Les derniers avis (6 avis)

Par Vaudou
Note: 5/5
Couverture de la série Comanche
Comanche

Comanche est ma série préférée dans la catégorie western avec des bulles. Les points forts de la série sont nombreux : - la psychologie et l'évolution du personnage principal "Red Dust" qui est remarquablement travaillée. Il se construit en réaction à son époque et ses drames personnels. - les dialogues qui ne nous prennent pas pour des idiots. - la qualité des intrigues - Les dessins d'Hermann à tomber.
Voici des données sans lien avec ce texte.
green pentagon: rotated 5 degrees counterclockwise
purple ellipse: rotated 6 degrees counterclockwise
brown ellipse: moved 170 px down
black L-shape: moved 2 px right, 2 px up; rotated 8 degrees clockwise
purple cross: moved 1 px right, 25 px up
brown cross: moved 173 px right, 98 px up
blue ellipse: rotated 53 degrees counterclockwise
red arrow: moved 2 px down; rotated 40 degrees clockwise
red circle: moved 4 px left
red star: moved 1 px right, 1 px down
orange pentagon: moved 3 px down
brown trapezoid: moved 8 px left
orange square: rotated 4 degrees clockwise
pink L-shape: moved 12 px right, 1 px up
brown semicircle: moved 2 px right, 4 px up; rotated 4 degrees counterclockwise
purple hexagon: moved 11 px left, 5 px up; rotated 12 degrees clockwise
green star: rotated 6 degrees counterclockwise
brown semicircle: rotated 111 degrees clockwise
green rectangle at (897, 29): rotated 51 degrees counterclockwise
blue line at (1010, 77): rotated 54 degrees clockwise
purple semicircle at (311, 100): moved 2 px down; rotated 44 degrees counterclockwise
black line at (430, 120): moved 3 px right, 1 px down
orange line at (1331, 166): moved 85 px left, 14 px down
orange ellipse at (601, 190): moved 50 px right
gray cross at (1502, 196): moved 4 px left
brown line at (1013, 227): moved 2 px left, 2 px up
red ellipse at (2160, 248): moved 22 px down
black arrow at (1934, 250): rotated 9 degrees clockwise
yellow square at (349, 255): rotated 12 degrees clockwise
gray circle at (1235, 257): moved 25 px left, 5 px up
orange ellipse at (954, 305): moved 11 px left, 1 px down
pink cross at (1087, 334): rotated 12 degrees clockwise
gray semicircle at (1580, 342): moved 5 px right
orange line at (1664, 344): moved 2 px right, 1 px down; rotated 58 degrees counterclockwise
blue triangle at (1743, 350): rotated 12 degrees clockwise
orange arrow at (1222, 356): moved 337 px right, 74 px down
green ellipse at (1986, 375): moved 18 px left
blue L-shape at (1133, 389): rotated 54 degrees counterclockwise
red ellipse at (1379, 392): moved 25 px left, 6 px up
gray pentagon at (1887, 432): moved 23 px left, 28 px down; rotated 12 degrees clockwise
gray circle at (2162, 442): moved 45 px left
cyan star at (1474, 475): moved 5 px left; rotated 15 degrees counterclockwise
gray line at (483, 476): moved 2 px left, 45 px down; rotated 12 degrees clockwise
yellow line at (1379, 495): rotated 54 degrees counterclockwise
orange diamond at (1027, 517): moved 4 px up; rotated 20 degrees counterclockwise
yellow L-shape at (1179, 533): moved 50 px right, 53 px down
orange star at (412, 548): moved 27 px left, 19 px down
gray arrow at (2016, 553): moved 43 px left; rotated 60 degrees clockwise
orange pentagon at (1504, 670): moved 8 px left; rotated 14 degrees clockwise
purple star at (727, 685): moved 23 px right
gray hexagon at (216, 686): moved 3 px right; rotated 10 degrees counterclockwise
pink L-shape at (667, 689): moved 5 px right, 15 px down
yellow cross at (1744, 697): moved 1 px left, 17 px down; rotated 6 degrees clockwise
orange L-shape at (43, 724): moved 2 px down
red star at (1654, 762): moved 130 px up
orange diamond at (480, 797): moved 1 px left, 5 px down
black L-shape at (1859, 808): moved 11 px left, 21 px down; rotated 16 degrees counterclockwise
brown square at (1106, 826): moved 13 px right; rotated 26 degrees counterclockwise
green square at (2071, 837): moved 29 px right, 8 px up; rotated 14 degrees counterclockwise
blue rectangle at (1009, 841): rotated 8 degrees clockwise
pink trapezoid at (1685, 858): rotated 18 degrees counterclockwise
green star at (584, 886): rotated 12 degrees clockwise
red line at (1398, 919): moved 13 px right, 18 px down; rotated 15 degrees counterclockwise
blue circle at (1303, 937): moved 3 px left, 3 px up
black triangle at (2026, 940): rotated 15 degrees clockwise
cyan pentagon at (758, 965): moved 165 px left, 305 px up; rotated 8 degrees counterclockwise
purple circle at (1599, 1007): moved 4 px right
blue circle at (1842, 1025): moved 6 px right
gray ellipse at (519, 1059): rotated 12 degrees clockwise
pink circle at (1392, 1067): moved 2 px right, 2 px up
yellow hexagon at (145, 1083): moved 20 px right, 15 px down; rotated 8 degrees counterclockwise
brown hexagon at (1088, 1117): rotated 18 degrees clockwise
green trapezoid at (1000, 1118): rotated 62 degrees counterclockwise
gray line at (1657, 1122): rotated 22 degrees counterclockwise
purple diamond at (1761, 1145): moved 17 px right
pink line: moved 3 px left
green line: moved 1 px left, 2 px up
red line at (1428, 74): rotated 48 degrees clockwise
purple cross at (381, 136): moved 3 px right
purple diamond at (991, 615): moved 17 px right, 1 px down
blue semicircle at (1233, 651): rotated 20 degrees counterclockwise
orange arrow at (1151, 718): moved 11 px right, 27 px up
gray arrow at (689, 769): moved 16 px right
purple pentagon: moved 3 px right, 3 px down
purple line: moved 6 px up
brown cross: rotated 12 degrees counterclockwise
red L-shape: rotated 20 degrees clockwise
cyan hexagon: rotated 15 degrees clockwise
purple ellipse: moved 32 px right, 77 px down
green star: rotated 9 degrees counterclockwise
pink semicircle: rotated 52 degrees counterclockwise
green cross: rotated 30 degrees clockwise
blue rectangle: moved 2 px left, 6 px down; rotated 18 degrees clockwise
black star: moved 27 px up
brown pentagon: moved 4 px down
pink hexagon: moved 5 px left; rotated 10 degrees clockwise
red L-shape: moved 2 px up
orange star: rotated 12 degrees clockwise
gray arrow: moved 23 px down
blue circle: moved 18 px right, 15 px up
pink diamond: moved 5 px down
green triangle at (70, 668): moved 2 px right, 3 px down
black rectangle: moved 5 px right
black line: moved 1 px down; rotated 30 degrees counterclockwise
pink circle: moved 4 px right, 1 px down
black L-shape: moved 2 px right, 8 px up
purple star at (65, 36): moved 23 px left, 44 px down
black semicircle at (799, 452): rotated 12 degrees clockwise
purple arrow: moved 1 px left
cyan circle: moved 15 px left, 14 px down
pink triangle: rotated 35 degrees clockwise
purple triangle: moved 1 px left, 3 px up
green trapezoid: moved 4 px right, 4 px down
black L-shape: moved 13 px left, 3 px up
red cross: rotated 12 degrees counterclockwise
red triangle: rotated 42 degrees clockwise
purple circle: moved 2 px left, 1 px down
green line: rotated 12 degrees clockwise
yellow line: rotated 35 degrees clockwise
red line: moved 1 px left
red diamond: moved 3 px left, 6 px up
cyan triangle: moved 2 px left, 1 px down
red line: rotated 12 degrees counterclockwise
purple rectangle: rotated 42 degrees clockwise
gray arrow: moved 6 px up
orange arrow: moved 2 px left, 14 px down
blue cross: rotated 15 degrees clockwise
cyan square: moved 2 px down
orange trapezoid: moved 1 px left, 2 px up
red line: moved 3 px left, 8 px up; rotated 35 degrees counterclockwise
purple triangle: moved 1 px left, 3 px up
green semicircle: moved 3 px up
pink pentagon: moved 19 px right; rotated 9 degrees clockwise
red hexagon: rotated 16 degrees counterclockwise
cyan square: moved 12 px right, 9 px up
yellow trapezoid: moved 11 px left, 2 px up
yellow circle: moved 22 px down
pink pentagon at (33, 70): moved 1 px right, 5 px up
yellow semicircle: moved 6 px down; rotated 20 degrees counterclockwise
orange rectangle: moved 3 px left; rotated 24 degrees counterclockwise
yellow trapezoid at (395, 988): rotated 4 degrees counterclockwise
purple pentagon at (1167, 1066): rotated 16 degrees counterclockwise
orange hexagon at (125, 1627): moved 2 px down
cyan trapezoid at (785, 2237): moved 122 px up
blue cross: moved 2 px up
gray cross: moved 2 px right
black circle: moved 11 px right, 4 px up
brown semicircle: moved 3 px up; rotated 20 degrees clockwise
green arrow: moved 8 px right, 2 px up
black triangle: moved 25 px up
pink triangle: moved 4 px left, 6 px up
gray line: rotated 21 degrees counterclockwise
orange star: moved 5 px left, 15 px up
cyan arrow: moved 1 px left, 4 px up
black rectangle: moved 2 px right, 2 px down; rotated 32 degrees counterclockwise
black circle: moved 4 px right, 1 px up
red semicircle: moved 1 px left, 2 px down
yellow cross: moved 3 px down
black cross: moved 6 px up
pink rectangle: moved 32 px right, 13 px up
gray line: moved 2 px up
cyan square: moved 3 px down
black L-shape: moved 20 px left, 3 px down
On a souvent droit à de belles grandes cases qui font la moitié d'une planche. Les points faibles : aucun Les premières aventures servent à constituer l'équipe du ranch et sont déjà passionnantes. Les trois tomes suivants sont des classiques. Greg approfondit le traitement de ses personnages, tandis qu'Hermann nous éblouit par sa mise en scène. Le tome 6 fait office de récréation avec un ton plus léger et on enchaîne avec deux autres masterclass, "Doigt du diable" et "Les shériffs". Les deux derniers albums dessinés par Hermann sont des enquêtes qui manquent un peu de souffle. Tome 1 : **** Tome 2 : **** Tome 3 : ***** Tome 4 : ***** Tome 5 : ***** Tome 6 : *** Tome 7 : ***** Tome 8 : ***** Tome 9 : **** Tome 10 : *** Greg et Hermann, sûrement une des plus belles associations du 9eme art. Une bande qui a conservé toute sa part de modernité. Indispensable.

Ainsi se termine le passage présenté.